In the immediate aftermath of the Munich Air Disaster, the goalkeeper saved the lives of Dennis Viollet and Bobby Charlton, as well as a 20-month old baby and her badly injured, pregnant mother.

Charlton said in a statement on United's website: "Lady Norma and I are deeply saddened to hear of the passing of Harry Gregg.

"I was proud to call him a team-mate. For all the matter of fact things Harry said about that night in Munich, for me, he will always be remembered as a heroic figure. It's incredible to think that he went on to play in a match against Sheffield Wednesday just 13 days after that tragic night.

"A shining light both on and off the pitch. For so many reasons, he deserves to be remembered as one of the greatest names in Manchester United's history. Harry will be deeply missed and our thoughts are with Carolyn and his family at this very sad time."

On its Facebook page, the Harry Gregg Foundation said:

It is with great sorrow that we inform of the death of Manchester United and Northern Ireland legend Harry Gregg, OBE.

Harry passed away peacefully in hospital surrounded by his loving family.

The Gregg family would like to thank the medical staff at Causeway Hospital for their wonderful dedication to Harry over his last few weeks. To everyone who has called, visited or sent well wishes we thank you for the love and respect shown to Harry and the family."

– Harry Gregg Foundation, Facebook
Harry Gregg Credit: PA

In 2018, Harry Gregg spoke to Granada Reports about the Munich air disaster. He recited a poem that he wrote as a tribute to the teammates that didn't make it home.

Gregg became the world's most expensive keeper when United, and Sir Matt Busby, shelled out £23,000 in 1957 and was voted the best at the World Cup a year later.

He spent nine years with the Red Devils and, although he never won a medal with the club, injury having ruled him out of the 1963 FA Cup final and restricted his appearances in two title-winning campaigns, an unforgettable career was forged.

In all he played 247 times for United, including, incredibly, a 3-0 win over Sheffield Wednesday just 13 days after the Munich tragedy.

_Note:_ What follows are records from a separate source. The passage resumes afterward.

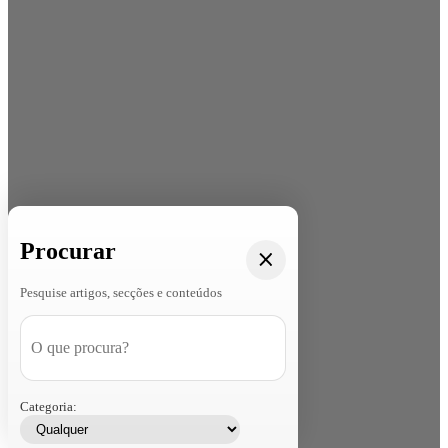
Procurar
Pesquise artigos, secções e conteúdos
Categoria:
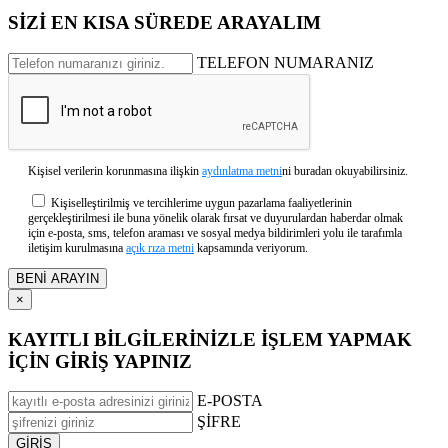
SİZİ EN KISA SÜREDE ARAYALIM
TELEFON NUMARANIZ
Kişisel verilerin korunmasına ilişkin
aydınlatma metni
ni buradan okuyabilirsiniz.
Kişiselleştirilmiş ve tercihlerime uygun pazarlama faaliyetlerinin
gerçekleştirilmesi ile buna yönelik olarak fırsat ve duyurulardan haberdar olmak
için e-posta, sms, telefon araması ve sosyal medya bildirimleri yolu ile tarafımla
iletişim kurulmasına
açık rıza metni
kapsamında veriyorum.
×
KAYITLI BİLGİLERİNİZLE İŞLEM YAPMAK
İÇİN GİRİŞ YAPINIZ
E-POSTA
ŞİFRE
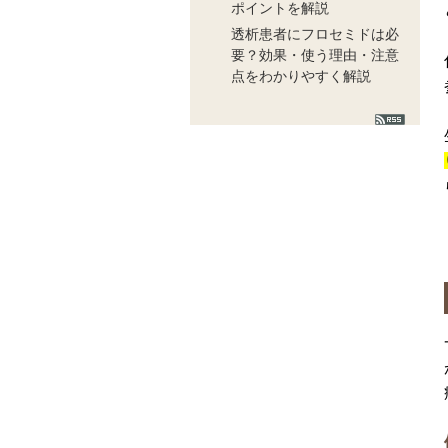
ポイントを解説
透析患者にフロセミドは必
要？効果・使う理由・注意
点をわかりやすく解説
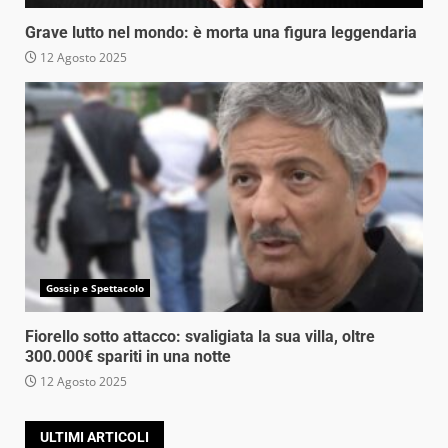
Grave lutto nel mondo: è morta una figura leggendaria
12 Agosto 2025
Gossip e Spettacolo
Fiorello sotto attacco: svaligiata la sua villa, oltre
300.000€ spariti in una notte
12 Agosto 2025
ULTIMI ARTICOLI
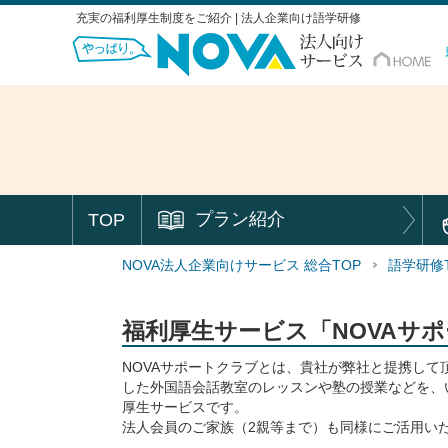
充実の福利厚生制度をご紹介 | 法人企業向け語学研修
プラン紹介
TOP
NOVA法人企業向けサービス 総合TOP
語学研修
福利厚生サービス
「NOVAサ
NOVAサポートクラブとは、貴社が弊社と提携して
した外国語会話教室のレッスンや塾の授業などを、
厚生サービスです。
法人会員のご家族（2親等まで）も同様にご活用い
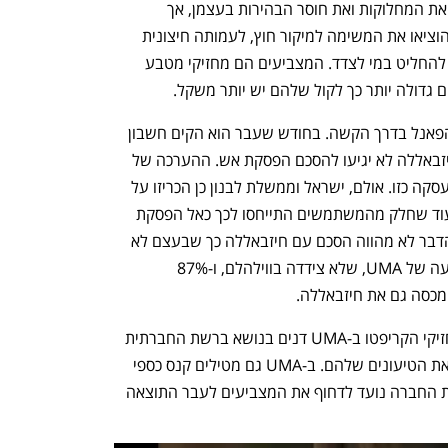
ברוב הפלטפורמות, ביניהן קלשי, פותרים את המחלוקות ואת חוסר הבהירות בעצמן, אך 
בפולימרקט הסירו מעצמם את האחריות והוציאו את המשימה למיקור חוץ, לעמותה חיצונית 
הנקראת UMA, שחבריה עורכים הצבעה להחליט במי לצדד. המצביעים הם מחזיקי מטבע 
 הפאנל בדרך הקשה. בחודש שעבר הוא הקים חשבון 
, והימר 567 דולר שישראל וחיזבאללה לא יגיעו להסכם הפסקת אש. ההערכה של 
ווילהלם הייתה שארגון הטרור לא יסכים לעסקה כזו. אולם, ישראל וממשלת לבנון כן הכריזו על 
הפסקת אש, שאף הוארכה השבוע, אך בעוד שחלק מהמשתמשים התייחסו לכך כאל הפסקת 
אש עם חיזבאללה, לטענתו של ווילהלם הדבר לא מהווה הסכם עם חיזבאללה כך שבעצם לא 
הפסיד בהימור. המחלוקת הועברה להצבעה של UMA, שלא צידדה בווילהלם, ו-87% 
כסה גם את חיזבאללה.
באופן כללי בכל פעם שעולה מחלוקת, מחזיקי הקריפטו ב-UMA דנים בנושא ברשת החברתית 
דיסקורד, ואף משתפים לינקים שמחזקים את הטיעונים שלהם. ב-UMA גם מטילים קנס כספי 
על מי שמצביע עם המיעוט, חוק שלטענת החברה נועד לדחוף את המצביעים לעבר התוצאה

He eventually left Old Trafford for the briefest of stopovers at Stoke and a underwhelming managerial career followed, with spells in charge of Shrewsbury, Swansea, Crewe and Carlisle.

Mr Gregg played 25 times for Northern Ireland.

  • Tribute by Manchester Munich Memorial Foundation Chairman, Patrick Burns

Patrick organises trips to Munich each year to remember the air disaster.

He got to know Harry through his work and even had the chance to stay at his house on one occasions.

He described him as a "legend" and a "lovely, lovely, lovely man".